Why are you at risk?
The reasons for these high numbers are social, psychological, and economical. However, poor awareness is one of the biggest factors. These young men feel that the risk does not apply and fail to stay current or get tested. Black and Latino men are unaware that HIV disproportionately affects gay men and men who have sex with men (MSM). Many also do not know that viral loads are often undetectable at a young age. This increases the risk of contracting other severe diseases. Even with significant federal program investment, HIV rates in these groups have increased. HIV education and information on safe sex practices must begin at a young age. Yet, low resources in schools and homes raise the risk of infection for Black and Latino men.
Minority groups and healthcare
There is still limited healthcare infrastructure in some communities of color. There may be unequal resources for HIV testing, safe sex, and long-term treatment. A lack of antiretroviral therapy (ART), for instance, can expose HIV-positive men to those without the virus. Others are unaware or cannot afford pre-exposure prophylaxis (PrEP), a daily pill that can help prevent HIV. PrEP forms an essential part of treatment as prevention (TasP). Proactive treatment helps at-risk groups to say safe. Without these resources, staying virus-free becomes much more challenging.
Using resources effectively
But what about those communities with resources? ART and PrEP can be costly, making long-term treatment unattainable for low-income groups. However, some Black and Latino groups have access to subsidized medication, yet the resources are not used well.

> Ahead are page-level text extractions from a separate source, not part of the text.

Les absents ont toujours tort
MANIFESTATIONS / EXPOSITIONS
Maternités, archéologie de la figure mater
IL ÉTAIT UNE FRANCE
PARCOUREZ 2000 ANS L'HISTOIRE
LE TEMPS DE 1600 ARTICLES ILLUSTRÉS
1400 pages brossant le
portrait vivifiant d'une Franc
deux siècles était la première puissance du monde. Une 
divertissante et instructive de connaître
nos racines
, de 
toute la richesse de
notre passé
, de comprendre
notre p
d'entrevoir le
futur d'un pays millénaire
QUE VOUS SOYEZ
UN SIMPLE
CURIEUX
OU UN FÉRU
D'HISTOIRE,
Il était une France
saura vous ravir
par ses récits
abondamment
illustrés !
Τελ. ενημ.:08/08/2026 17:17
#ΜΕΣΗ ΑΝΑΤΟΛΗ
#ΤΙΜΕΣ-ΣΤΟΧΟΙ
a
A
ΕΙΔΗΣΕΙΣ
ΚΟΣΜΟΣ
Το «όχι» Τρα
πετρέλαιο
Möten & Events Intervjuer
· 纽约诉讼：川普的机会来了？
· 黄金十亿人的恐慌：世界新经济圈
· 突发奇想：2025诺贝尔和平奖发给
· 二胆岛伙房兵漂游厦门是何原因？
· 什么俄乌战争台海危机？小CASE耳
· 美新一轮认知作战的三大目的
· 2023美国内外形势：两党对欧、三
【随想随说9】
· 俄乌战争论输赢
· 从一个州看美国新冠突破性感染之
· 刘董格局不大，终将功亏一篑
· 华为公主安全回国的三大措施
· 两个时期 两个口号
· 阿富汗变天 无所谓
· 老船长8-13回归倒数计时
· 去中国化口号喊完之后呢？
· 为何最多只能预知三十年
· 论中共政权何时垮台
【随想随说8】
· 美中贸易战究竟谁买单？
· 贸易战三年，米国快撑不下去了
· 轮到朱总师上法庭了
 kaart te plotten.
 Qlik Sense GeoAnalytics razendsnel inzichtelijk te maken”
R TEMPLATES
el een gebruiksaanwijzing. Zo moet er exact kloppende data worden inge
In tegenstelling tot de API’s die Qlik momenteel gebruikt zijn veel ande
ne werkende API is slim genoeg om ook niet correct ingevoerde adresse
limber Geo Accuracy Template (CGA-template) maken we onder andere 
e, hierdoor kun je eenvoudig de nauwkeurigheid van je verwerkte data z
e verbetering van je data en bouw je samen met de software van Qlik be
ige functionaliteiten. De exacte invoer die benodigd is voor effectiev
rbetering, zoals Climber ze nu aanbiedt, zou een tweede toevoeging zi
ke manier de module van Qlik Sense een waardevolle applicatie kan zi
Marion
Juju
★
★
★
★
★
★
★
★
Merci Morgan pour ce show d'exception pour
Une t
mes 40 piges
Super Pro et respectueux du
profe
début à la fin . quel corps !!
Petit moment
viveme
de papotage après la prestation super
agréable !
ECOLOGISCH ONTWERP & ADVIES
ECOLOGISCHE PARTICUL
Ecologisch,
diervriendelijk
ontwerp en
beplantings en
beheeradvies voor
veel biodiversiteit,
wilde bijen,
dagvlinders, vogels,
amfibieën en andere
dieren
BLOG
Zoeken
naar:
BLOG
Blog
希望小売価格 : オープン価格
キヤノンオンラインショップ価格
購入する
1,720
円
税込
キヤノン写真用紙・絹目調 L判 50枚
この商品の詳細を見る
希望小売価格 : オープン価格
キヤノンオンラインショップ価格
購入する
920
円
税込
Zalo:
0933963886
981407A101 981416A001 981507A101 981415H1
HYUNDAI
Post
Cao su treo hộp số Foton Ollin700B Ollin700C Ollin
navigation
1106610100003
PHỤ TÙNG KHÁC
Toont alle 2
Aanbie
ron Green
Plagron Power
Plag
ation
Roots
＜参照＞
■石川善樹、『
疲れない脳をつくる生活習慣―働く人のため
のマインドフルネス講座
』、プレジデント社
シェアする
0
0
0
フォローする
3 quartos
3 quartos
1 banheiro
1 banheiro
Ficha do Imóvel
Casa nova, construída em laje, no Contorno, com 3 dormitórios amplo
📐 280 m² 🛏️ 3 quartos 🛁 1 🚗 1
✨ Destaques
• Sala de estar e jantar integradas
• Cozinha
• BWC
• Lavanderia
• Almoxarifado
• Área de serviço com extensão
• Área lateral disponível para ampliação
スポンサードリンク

Misconceptions about drugs, HIV stigma, and misinformation on how HIV affects these communities lead to poor resource use. By not using what’s available, the risk of HIV increases significantly.
Stigma and discrimination
HIV stigma and discrimination continue to be one of the biggest challenges to ending the epidemic. PLWH is increasing not only because of a lack of resources. ART is also more effective and people on these therapies live longer. Consistent treatment means PLWH can have long lives. Some even have healthy mixed-status relationships. However, the general public is still unaware of the strides made in treatment. Therefore, an old belief in an evolving situation still exists. Cultural norms mean stigma is especially challenging in Black and Latino communities. A lack of open conversation, shame, and guilt prevent young men from seeking guidance. Many cannot have healthy same-sex relationships. Include ongoing issues like homophobia and transphobia, and HIV risk increases significantly.
The power of youth
Teenage and young men tend to explore sexuality, and the process can feel fun and liberating. However, the right awareness can help this group do so in a safe, healthy way. Black and Latino men should feel proud practicing safe sex, getting tested, and using prevention methods. More importantly, HIV- and HIV+ people can use platforms like social media to share information peer-to-peer information with loved ones and the community. Don’t hesitate to look for online and in-person programs to help get educated and tested. There are also initiatives to reduce stigma and even syringe services programs to help prevent HIV among people who inject drugs (PWID). While there is much to do in serving minority groups, new infection rates are decreasing among people aged 13-24. That means young people understand the assignment and get involved to reduce the risk.